Now we can animate it:

##################################################################################
# Animate plot!
##################################################################################
oopt = ani.options(interval = 0.25)
saveGIF({for (i in 1:100) {
  g<-
    ggplot(data=filter(output.data,year(date)>2015 & id<=i),aes(x=date,y=sales.samp,group=id))+
    geom_line(color="gray50",aes(alpha=ifelse(id==i,1,0.2)))+
    #geom_line(data=filter(output.data,id==i),color="red",alpha=1,size=1.05)+
    guides(alpha=F)+
    geom_point(size=3,color="black",aes(y=sales))+
    theme_minimal()+
    labs(x="",y="",
         title="New home sales (1000s, SAAR)",
         subtitle="Black dots estimates,each gray line a random sample from normal with survey standard error",
           caption="@lenkiefer Source: U.S. Census Bureau and U.S. Department of Housing and Urban Development")+
    coord_cartesian(xlim=as.Date(c("2016-01-01","2017-03-01")),ylim=c(400,700))+
    theme(plot.caption=element_text(hjust=0))
  print(g)
  ani.pause()
  print(paste(i,"out of 100"))
}

},movie.name="newsales_04_26_2017 samp ex.gif",ani.width = 600, ani.height = 450)

Viz 3: Beeswarm

We can also make a beeswarm plot (for more see here).

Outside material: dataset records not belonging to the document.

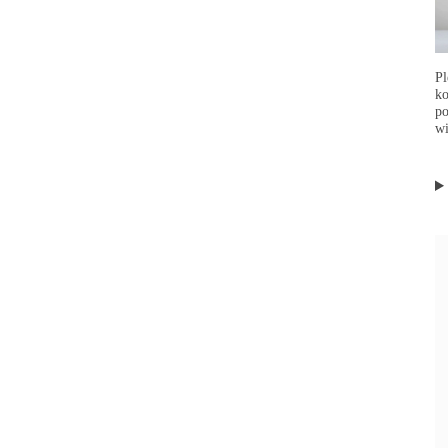
Pl
ko
po
wi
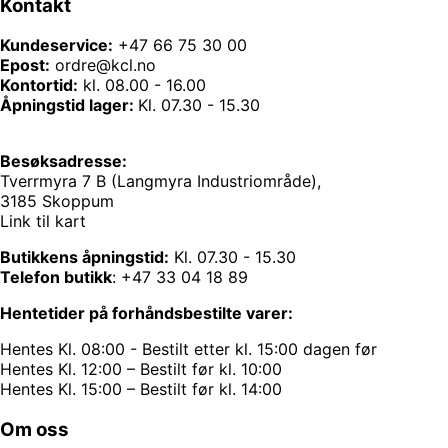
Kontakt
Kundeservice:
+47 66 75 30 00
Epost:
ordre@kcl.no
Kontortid:
kl. 08.00 - 16.00
Åpningstid lager:
Kl. 07.30 - 15.30
Besøksadresse:
Tverrmyra 7 B (Langmyra Industriområde),
3185 Skoppum
Link til kart
Butikkens åpningstid:
Kl. 07.30 - 15.30
Telefon butikk
:
+47 33 04 18 89
Hentetider på forhåndsbestilte varer:
Hentes Kl. 08:00 - Bestilt etter kl. 15:00 dagen før
Hentes Kl. 12:00 – Bestilt før kl. 10:00
Hentes Kl. 15:00 – Bestilt før kl. 14:00
Om oss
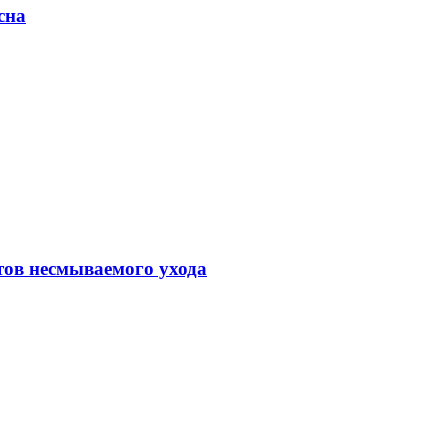
сна
тов несмываемого ухода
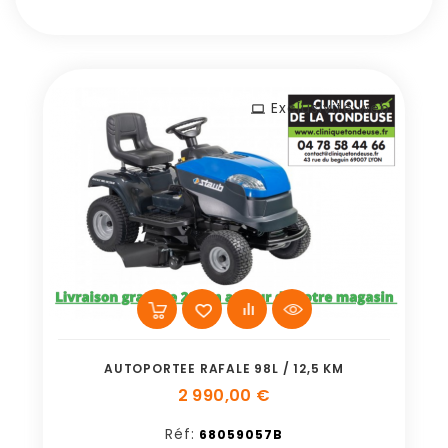
Exclusivité web
AUTOPORTEE RAFALE 98L / 12,5 KM
2 990,00 €
Réf:
68059057B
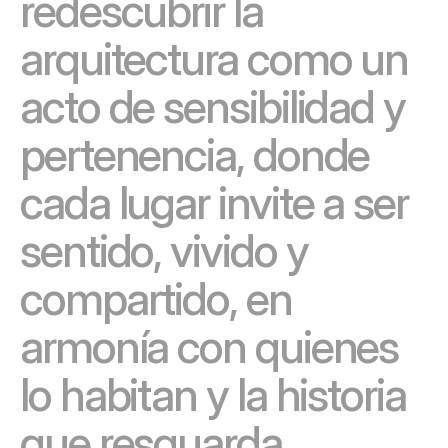
r
e
d
e
s
c
u
b
r
i
r
l
a
a
r
q
u
i
t
e
c
t
u
r
a
c
o
m
o
u
n
a
c
t
o
d
e
s
e
n
s
i
b
i
l
i
d
a
d
y
p
e
r
t
e
n
e
n
c
i
a
,
d
o
n
d
e
c
a
d
a
l
u
g
a
r
i
n
v
i
t
e
a
s
e
r
s
e
n
t
i
d
o
,
v
i
v
i
d
o
y
c
o
m
p
a
r
t
i
d
o
,
e
n
a
r
m
o
n
í
a
c
o
n
q
u
i
e
n
e
s
l
o
h
a
b
i
t
a
n
y
l
a
h
i
s
t
o
r
i
a
q
u
e
r
e
s
g
u
a
r
d
a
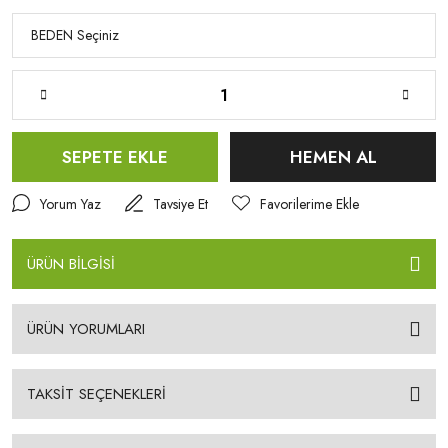
SEPETE EKLE
HEMEN AL
Yorum Yaz
Tavsiye Et
ÜRÜN BİLGİSİ
ÜRÜN YORUMLARI
TAKSİT SEÇENEKLERİ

ggplot(data=filter(output.data,year(date)>2015),
       aes(x=date,y=sales.samp,color=sales.samp))+
  scale_color_viridis(name="")+ guides(color=F)+
  geom_quasirandom()+theme_minimal()+
  geom_point(data=filter(output.data,year(date)>2015 & id==1),
             aes(y=sales),color="black",size=3) +
  scale_x_date(date_labels="%b-%Y",date_breaks="2 months")+
    labs(x="",y="",
         title="New Home Sales (1000s SAAR)",
         subtitle="Estimates (black dots) and sampling uncertainty",
         caption="@lenkiefer Source: U.S. Census Bureau and U.S. Department of Housing and Urban Development\ncolored dots represent draws from a normal distribution centered at estimate with standard error of estimate.")+
      theme(plot.caption=element_text(hjust=0))

And we could animate it:

##################################################################################
# Animate plot!
##################################################################################
oopt = ani.options(interval = 0.2)
saveGIF({for (i in 1:200) {
  g<-
    ggplot(data=filter(output.data,date>="2016-03-01" & id<=i),
           aes(x=date,y=sales.samp,color=sales.samp,
               alpha=ifelse(id==i,1,0.2) ))+
    scale_color_viridis(name="")+ guides(color=F)+
    geom_quasirandom()+theme_minimal()+
    geom_point(data=filter(output.data,date>="2016-03-01" & id==1),
               aes(y=sales),color="black",size=3,alpha=1) +
    scale_x_date(date_labels="%b-%Y",date_breaks="2 months",
                 limits=as.Date(c("2016-02-15","2017-04-15")))+
    scale_y_continuous(limits=c(400,800))+
    guides(alpha=F)+
    labs(x="",y="",
         title="New Home Sales (1000s SAAR)",
         subtitle="Estimates (black dots) and sampling uncertainty",
         caption="@lenkiefer Source: U.S. Census Bureau and U.S. Department of Housing and Urban Development\ncolored dots represent draws from a normal distribution centered at estimate with standard error of estimate.")+
      theme(plot.caption=element_text(hjust=0))
  print(g)
  ani.pause()
  print(paste(i,"out of 250"))  #counter
}

},movie.name="new home sales swarm.gif",ani.width = 600, ani.height = 450)

Conclusion

Visualizing uncertainty can be challenging. Depending on the audience, uncertainty can be a difficult concept. I’m not sure the data visualization field has a consensus on the right way to visualize uncertainty.

But communicating uncertainty can be quite important. Maybe one of these ideas could work for you.